Use domain events to trigger other parts of the system to get a more loosely coupled architecture, but don't use commands/events to violate the encapsulation.
Exceptions
I just noticed that you throw DomainException
. That's a way to generic exception. Why don't you use the argument exceptions or the FormatException
? They describe the error much better. And don't forget to include context information helping you to prevent the exception in the future.
Update
Placing the logic outside the class is asking for trouble imho. How do you control which validation rule is used? One part of the code might use SomeVeryOldRule
when validating while another using NewAndVeryStrictRule
. It might not be on purpose, but it can and will happen when the code base grows.
It sounds like you have already decided to ignore one of the OOP fundamentals (encapsulation). Go ahead and use a generic / external validation framework, but don't say that I didn't warn you ;)
Update2
Thanks for your patience and your answers, and that's the reason why I posted this question, I feel the same an entity should be responsible to guarantee it's in a valid state (and I have done it in previous projects) but the benefits of placing it in individual objects is huge and like I posted there's even a way to use individual objects and keep the encapsulation but personally I am not so happy with design but on the other hand it is not out of the table, consider this ChangeEmail(IEnumerable> validators, string email) I have not thought in detail the imple. though
That allows the programmer to specify any rules, it may or may not be the currently correct business rules. The developer could just write
customer.ChangeEmail(new IValidator<Customer>[] { new NonValidatingRule<Customer>() }, "notAnEmail")
which accepts everything. And the rules have to be specified in every single place where ChangeEmail
is being called.
If you want to use a rule engine, create a singleton proxy:
public class Validator
{
IValidatorEngine _engine;
public static void Assign(IValidatorEngine engine)
{
_engine = engine;
}
public static IValidatorEngine Current { get { return _engine; } }
}
.. and use it from within the domain model methods like
public class Customer
{
public void ChangeEmail(string email)
{
var rules = Validator.GetRulesFor<Customer>("ChangeEmail");
rules.Validate(email);
// valid
}
}
The problem with that solution is that it will become a maintenance nightmare since the rule dependencies are hidden. You can never tell if all rules have been specified and working unless you test every domain model method and each rule scenario for every method.
The solution is more flexible but will imho take a lot more time to implement than to refactor the method who's business rules got changed.

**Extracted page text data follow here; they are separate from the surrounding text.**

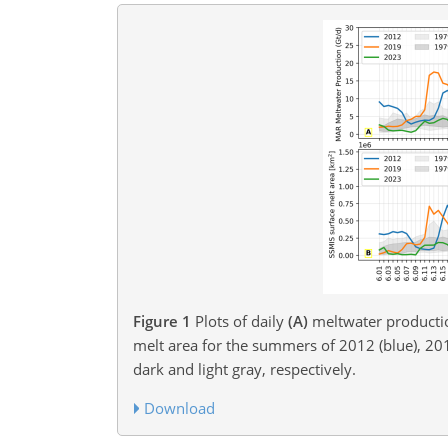
Figure 1
Plots of daily
(A)
meltwater producti
melt area for the summers of 2012 (blue), 201
dark and light gray, respectively.
Download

I wouldn't suggest trowing big pieces of code into your domain for validation. We eliminated most of our awkward placed validations by seeing them as a smell of missing concepts in our domain. In your sample code you write I see validation for an e-mail address. A Customer doesn't have anything to do with email validation.
Why not make an ValueObject
called Email
that does this validation at construct?
My experience is that awkward placed validations are hints to missed concepts in your domain. You can catch them in Validator objects, but I prefer value object because you make the related concept part of your domain.